Rilla wrote:I'm against anything that needs a name like that.
The name is indeed monumentally Ghey... am only whoring this guys programme because:
a) he's trained a couple of top amateurs (although not with this programme)
b) we've chatted a lot by PM and he's a good guy
c) interested in the views of folks here
Is a bit too fancy for me, but I can see the thinking behind the periodization phases.
Will wrote:What would be interesting would be to see a sample programme.
Sample Exercise Programs.Upper / Lower SplitDay 1: Upper Body
Day 2 : Lower Body
Day 3: OFF
Day 4: Upper Body
Day 5 Lower Body
Day 6: OFF
Repeat
Upper:Bench Press
Barbell Row
Overhead Press
Weighted Chin up
Extras: Bicep curl, triceps extension, shrugs, grip machine.
Lower:Front Squat
Romanian deadlift
Dumbbell Lunge
Glute-ham raise
Extras: Calf raises, sit-ups.
PHASE 1 SummaryAll reps are 15.
2 weeks duration.
3 - 5 sets each of 3 - 5 exercises for upper body, same for lower body.
Increase Density with fixed load / volume.
Same weights, same reps, same sets, less rest.
Start with rest of around 2 minutes, dropping rest by 15 seconds or so at every session.
Aim for 45 second rests by the end of first phase.
PHASE 2 Summary.2-3 weeks duration.
Keep reps as high as in phase 1 for as many sets as possible.
Increase Volume by 2 - 3 sets per exercise.
Allow an increase in workout time to 90 minutes max.
Keep rest periods as low as they were at the end of phase 1.
If you can't reach your target reps on the extra sets, do as many reps as you can in each set, aiming for at least 10 reps on each set.
Following phase 2 you will deload for 7-10 days. Stop all weight training, get out the gym and have some fun.
Phase 3 Summary.3-8 weeks duration.
Start with 105% of the loads you ended phase 2 with.
Add Weight at every single session for every single exercise, regardless of rep count attained until rep reach 8.
Reduce volume by dropping a set every 3rd time you do a workout.
Add rest by 15s every 3rd time you do a workout.
Go to failure whenever necessary
Phase 4 Summary.4 weeks max duration, start when reps reach 8 in phase 3.

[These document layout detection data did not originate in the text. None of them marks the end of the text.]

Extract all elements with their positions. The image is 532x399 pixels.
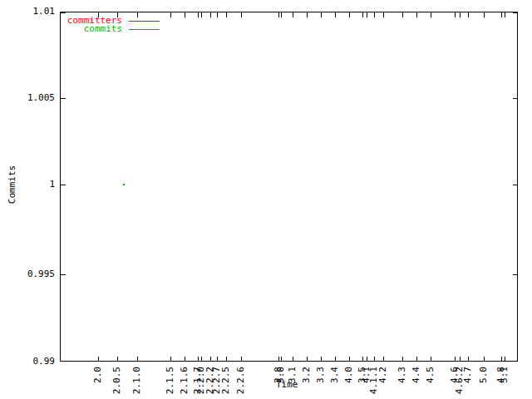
chart: Commits Time committerscommits 2.02.0.52… bbox=[0, 0, 532, 399]
x-tick-label-text: 4.3 bbox=[397, 367, 408, 383]
x-tick-label-text: 2.2.6 bbox=[235, 367, 247, 394]
y-tick-label: 1.005 bbox=[0, 91, 55, 105]
y-tick-mirror bbox=[513, 98, 518, 99]
y-tick-label: 1.01 bbox=[0, 5, 55, 18]
x-tick-mirror bbox=[468, 12, 469, 17]
y-tick-mirror bbox=[513, 274, 518, 275]
x-tick bbox=[226, 357, 227, 362]
x-tick bbox=[374, 357, 375, 362]
x-tick-label-text: 5.1 bbox=[499, 367, 510, 383]
x-tick bbox=[501, 357, 502, 362]
x-tick bbox=[431, 357, 431, 362]
x-tick-mirror bbox=[117, 12, 118, 17]
x-tick bbox=[460, 357, 461, 362]
x-tick-mirror bbox=[455, 12, 456, 17]
x-tick bbox=[201, 357, 202, 362]
x-tick-mirror bbox=[431, 12, 431, 17]
x-tick bbox=[198, 357, 199, 362]
x-tick-mirror bbox=[210, 12, 211, 17]
legend-label: commits bbox=[6, 23, 122, 35]
x-tick-mirror bbox=[170, 12, 171, 17]
y-tick-mirror bbox=[513, 361, 518, 362]
y-tick-mirror bbox=[513, 185, 518, 185]
y-tick bbox=[61, 185, 66, 185]
x-tick-mirror bbox=[349, 12, 350, 17]
x-tick-mirror bbox=[278, 12, 279, 17]
x-tick-mirror bbox=[416, 12, 417, 17]
legend-entry: commits bbox=[0, 23, 532, 35]
y-tick-label: 0.995 bbox=[0, 268, 55, 281]
x-tick-label-text: 4.7 bbox=[462, 367, 474, 383]
x-tick bbox=[117, 357, 118, 362]
x-tick bbox=[362, 357, 363, 362]
x-tick-label-text: 2.0.5 bbox=[111, 367, 123, 394]
x-tick-mirror bbox=[335, 12, 336, 17]
x-tick-mirror bbox=[505, 12, 505, 17]
x-tick bbox=[383, 357, 384, 362]
x-tick bbox=[278, 357, 279, 362]
x-tick-mirror bbox=[281, 12, 282, 17]
y-tick-label: 1 bbox=[0, 178, 55, 191]
data-point-commits bbox=[123, 184, 125, 185]
y-tick bbox=[61, 12, 66, 13]
legend-line-sample bbox=[129, 29, 160, 30]
x-tick-mirror bbox=[402, 12, 403, 17]
x-tick bbox=[416, 357, 417, 362]
y-tick bbox=[61, 274, 66, 275]
x-tick-label-text: 4.4 bbox=[411, 367, 422, 383]
x-tick bbox=[217, 357, 218, 362]
x-tick-mirror bbox=[241, 12, 242, 17]
x-tick-mirror bbox=[374, 12, 375, 17]
x-tick-mirror bbox=[367, 12, 367, 17]
x-tick bbox=[505, 357, 505, 362]
x-tick-mirror bbox=[362, 12, 363, 17]
x-tick bbox=[170, 357, 171, 362]
y-tick-label: 0.99 bbox=[0, 355, 55, 368]
y-tick bbox=[61, 98, 66, 99]
legend-line-sample bbox=[129, 21, 160, 22]
x-tick bbox=[137, 357, 138, 362]
x-tick bbox=[98, 357, 99, 362]
x-tick-mirror bbox=[307, 12, 308, 17]
x-tick-label-text: 2.0 bbox=[92, 367, 104, 383]
x-tick-mirror bbox=[137, 12, 138, 17]
y-tick bbox=[61, 361, 66, 362]
x-tick-mirror bbox=[217, 12, 218, 17]
x-tick bbox=[293, 357, 293, 362]
x-tick bbox=[468, 357, 469, 362]
x-tick-mirror bbox=[293, 12, 293, 17]
x-tick bbox=[349, 357, 350, 362]
x-tick bbox=[321, 357, 322, 362]
x-tick-label-text: 3.0 bbox=[275, 367, 287, 383]
x-tick bbox=[210, 357, 211, 362]
x-tick bbox=[455, 357, 456, 362]
x-tick bbox=[185, 357, 185, 362]
x-tick-mirror bbox=[201, 12, 202, 17]
x-tick-label-text: 2.2.5 bbox=[220, 367, 232, 394]
x-tick-label-text: 5.0 bbox=[478, 367, 490, 383]
x-tick-label-text: 2.1.6 bbox=[179, 367, 190, 394]
x-tick-mirror bbox=[321, 12, 322, 17]
x-tick-mirror bbox=[460, 12, 461, 17]
x-tick-label-text: 3.3 bbox=[315, 367, 327, 383]
x-tick-mirror bbox=[198, 12, 199, 17]
x-tick-mirror bbox=[98, 12, 99, 17]
x-tick-mirror bbox=[185, 12, 185, 17]
x-tick-label-text: 4.0 bbox=[343, 367, 355, 383]
x-tick bbox=[241, 357, 242, 362]
x-tick-label-text: 2.1.0 bbox=[131, 367, 143, 394]
plot-area bbox=[60, 12, 518, 362]
x-tick-label-text: 4.5 bbox=[425, 367, 436, 383]
x-tick-mirror bbox=[484, 12, 485, 17]
x-tick-label-text: 3.4 bbox=[329, 367, 341, 383]
x-tick bbox=[402, 357, 403, 362]
x-tick bbox=[484, 357, 485, 362]
x-tick bbox=[281, 357, 282, 362]
x-tick-label-text: 3.2 bbox=[301, 367, 313, 383]
x-tick bbox=[335, 357, 336, 362]
x-tick bbox=[367, 357, 367, 362]
x-tick-mirror bbox=[383, 12, 384, 17]
x-tick bbox=[307, 357, 308, 362]
x-tick-mirror bbox=[501, 12, 502, 17]
x-tick-label-text: 4.2 bbox=[377, 367, 389, 383]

Cut volume down to 1 working set of each exercise.
Continue to add load to every exercise at every session.
Perform as many rest pause reps as possible with the weight, taking 15-30 seconds between rep clusters, then do 1-3 negative reps if the exercise is appropriate.
THEN
Cut the weight by 50% and perform as many AMT or partial reps as possible to maximise lactic acid production and subsequent GH release.